Write out again only the lines between the one with "City Garden" and the end of the records below, both ends counted, and don't include the pictures.
[TASK INPUTS — start]
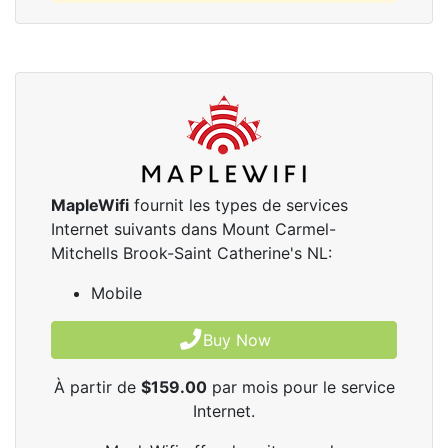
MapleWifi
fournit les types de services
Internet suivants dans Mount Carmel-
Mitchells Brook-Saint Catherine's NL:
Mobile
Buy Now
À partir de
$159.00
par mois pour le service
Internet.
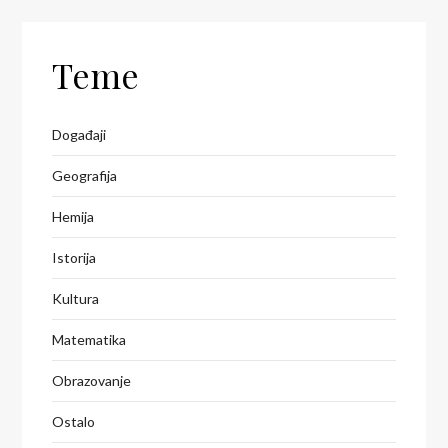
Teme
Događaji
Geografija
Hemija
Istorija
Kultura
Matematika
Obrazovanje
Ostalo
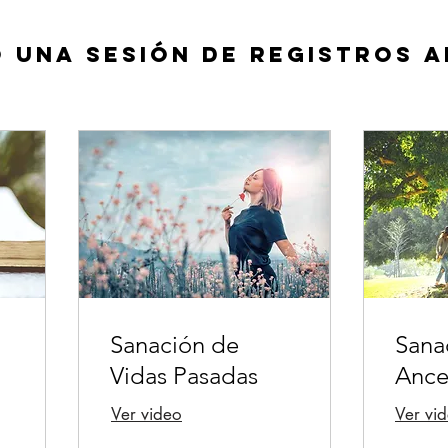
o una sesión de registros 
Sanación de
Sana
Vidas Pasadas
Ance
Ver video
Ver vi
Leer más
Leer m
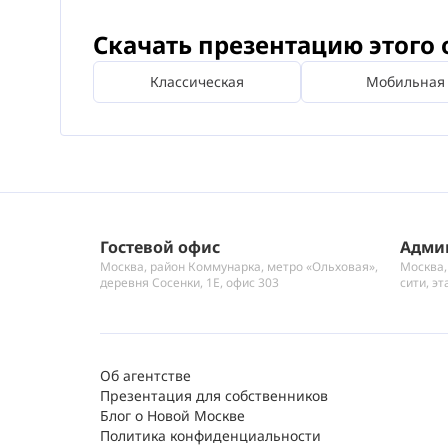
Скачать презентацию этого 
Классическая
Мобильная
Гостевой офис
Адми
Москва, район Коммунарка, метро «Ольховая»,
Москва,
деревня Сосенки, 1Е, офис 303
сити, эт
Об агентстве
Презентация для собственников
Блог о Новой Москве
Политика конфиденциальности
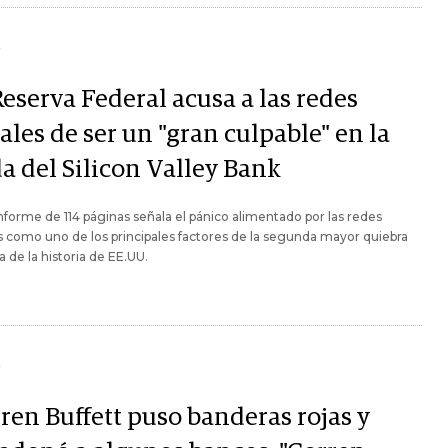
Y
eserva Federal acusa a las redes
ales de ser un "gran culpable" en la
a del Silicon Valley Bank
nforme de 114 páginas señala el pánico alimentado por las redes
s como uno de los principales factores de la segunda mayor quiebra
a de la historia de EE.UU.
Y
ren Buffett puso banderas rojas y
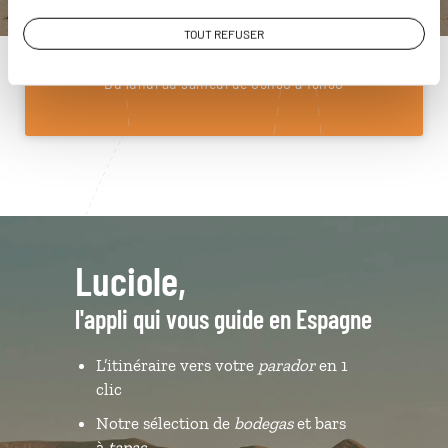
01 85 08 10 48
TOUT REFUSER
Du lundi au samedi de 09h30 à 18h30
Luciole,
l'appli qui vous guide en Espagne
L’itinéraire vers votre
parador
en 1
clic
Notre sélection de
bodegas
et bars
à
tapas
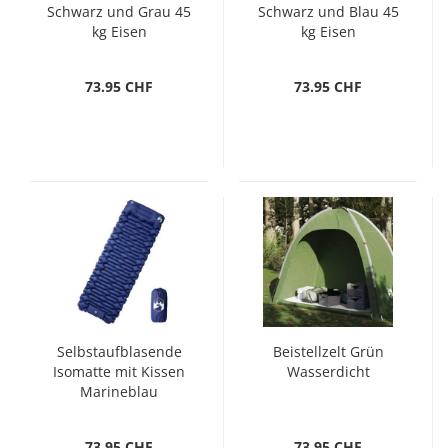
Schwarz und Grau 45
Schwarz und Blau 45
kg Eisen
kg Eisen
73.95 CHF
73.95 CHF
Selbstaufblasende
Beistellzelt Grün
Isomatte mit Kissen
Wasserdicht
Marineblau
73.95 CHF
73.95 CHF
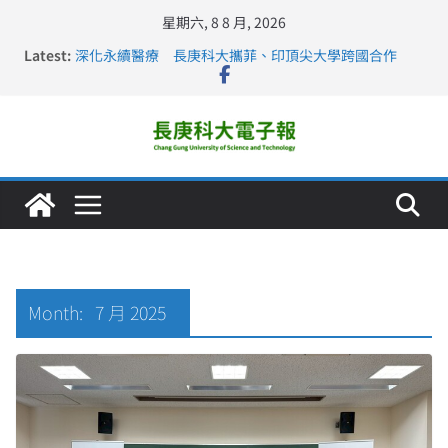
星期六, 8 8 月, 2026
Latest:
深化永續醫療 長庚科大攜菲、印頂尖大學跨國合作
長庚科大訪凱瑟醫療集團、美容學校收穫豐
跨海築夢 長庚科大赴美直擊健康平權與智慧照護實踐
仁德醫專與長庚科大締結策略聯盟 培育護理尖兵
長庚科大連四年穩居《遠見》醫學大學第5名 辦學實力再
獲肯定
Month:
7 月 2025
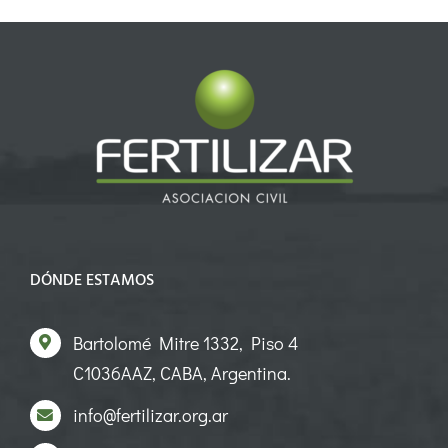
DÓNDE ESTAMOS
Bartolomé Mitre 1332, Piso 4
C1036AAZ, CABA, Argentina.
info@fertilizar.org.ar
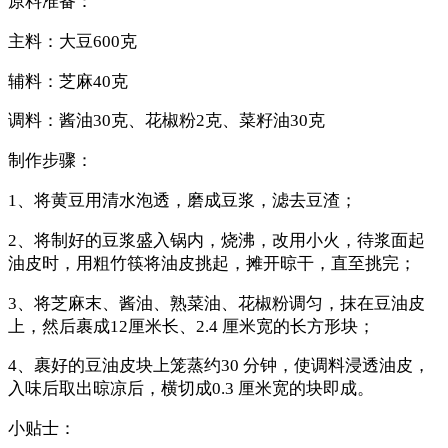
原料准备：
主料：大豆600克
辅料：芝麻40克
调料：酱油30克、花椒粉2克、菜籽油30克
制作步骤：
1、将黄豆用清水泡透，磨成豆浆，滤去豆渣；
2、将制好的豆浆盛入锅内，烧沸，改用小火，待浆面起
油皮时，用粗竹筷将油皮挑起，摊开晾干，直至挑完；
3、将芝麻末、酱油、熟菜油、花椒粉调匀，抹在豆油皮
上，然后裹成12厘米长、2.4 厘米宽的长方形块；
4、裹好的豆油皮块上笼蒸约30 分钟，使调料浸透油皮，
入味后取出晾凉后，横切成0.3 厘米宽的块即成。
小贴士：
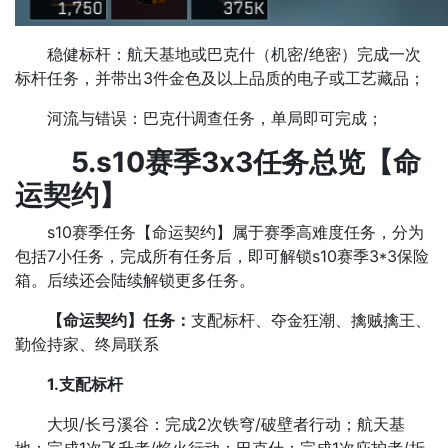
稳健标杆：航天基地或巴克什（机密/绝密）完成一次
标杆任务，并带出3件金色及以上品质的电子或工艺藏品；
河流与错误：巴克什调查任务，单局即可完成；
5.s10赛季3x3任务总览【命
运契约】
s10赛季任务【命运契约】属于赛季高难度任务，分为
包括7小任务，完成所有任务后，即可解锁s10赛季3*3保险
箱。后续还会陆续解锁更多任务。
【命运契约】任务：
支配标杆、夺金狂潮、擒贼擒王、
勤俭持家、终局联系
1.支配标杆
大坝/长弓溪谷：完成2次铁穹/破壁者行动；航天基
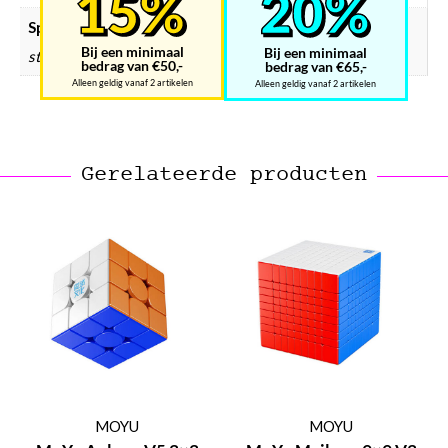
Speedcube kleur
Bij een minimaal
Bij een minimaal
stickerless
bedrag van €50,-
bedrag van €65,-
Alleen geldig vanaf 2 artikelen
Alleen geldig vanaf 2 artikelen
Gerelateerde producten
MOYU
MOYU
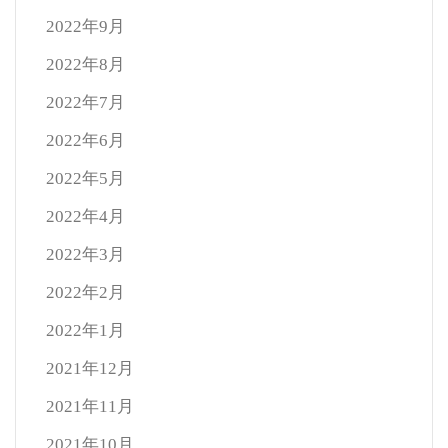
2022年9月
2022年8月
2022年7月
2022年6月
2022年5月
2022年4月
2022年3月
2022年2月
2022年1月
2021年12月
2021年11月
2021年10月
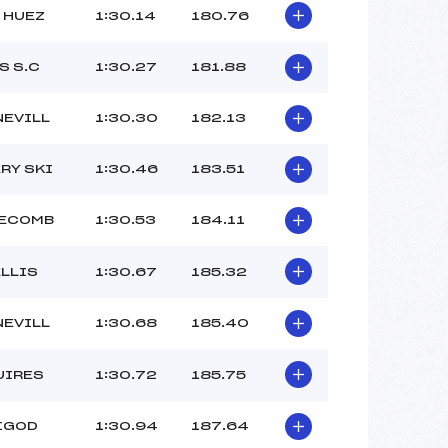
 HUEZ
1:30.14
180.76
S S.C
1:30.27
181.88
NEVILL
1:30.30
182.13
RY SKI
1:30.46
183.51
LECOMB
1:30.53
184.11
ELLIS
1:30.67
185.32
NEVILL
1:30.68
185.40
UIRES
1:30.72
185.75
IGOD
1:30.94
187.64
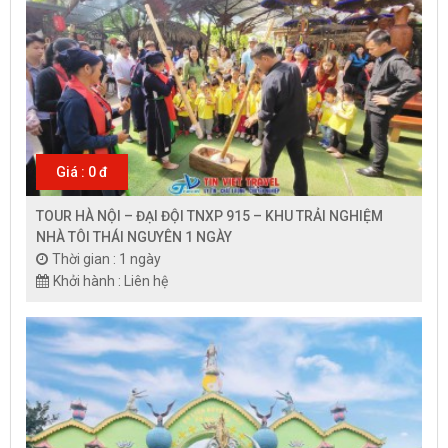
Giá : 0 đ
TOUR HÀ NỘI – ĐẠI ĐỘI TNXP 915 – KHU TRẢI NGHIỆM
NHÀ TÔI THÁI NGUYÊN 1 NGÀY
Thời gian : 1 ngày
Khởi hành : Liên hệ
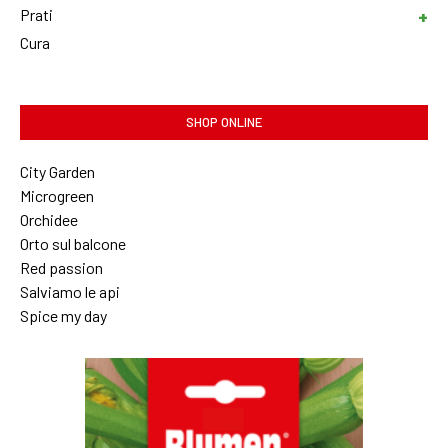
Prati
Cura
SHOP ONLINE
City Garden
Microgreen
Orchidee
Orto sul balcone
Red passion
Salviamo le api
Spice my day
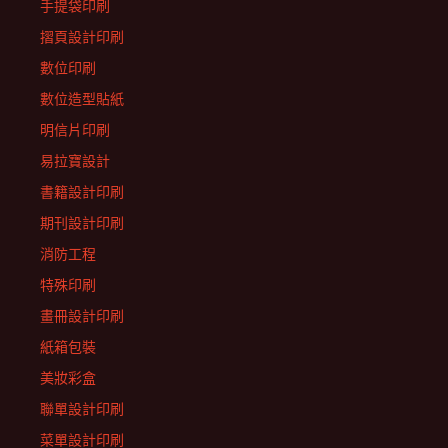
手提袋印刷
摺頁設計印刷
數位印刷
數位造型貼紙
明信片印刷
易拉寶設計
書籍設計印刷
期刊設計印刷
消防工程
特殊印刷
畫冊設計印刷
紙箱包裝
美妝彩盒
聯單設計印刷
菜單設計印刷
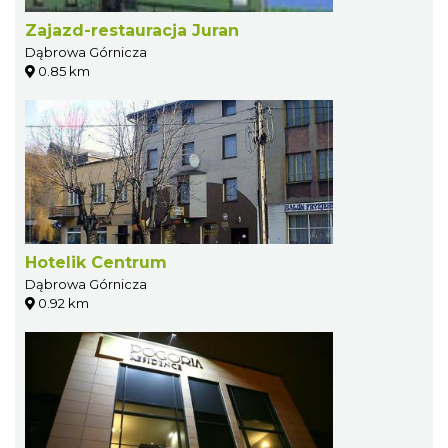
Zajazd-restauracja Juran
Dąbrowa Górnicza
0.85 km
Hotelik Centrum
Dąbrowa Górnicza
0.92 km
[TASK INPUTS — finish]
**EXPECTED ANSWER:**
City Garden
Microgreen
Orchidee
Orto sul balcone
Red passion
Salviamo le api
Spice my day
手提袋印刷
摺頁設計印刷
數位印刷
數位造型貼紙
明信片印刷
易拉寶設計
書籍設計印刷
期刊設計印刷
消防工程
特殊印刷
畫冊設計印刷
紙箱包裝
美妝彩盒
聯單設計印刷
菜單設計印刷
Zajazd-restauracja Juran
Dąbrowa Górnicza
0.85 km
Hotelik Centrum
Dąbrowa Górnicza
0.92 km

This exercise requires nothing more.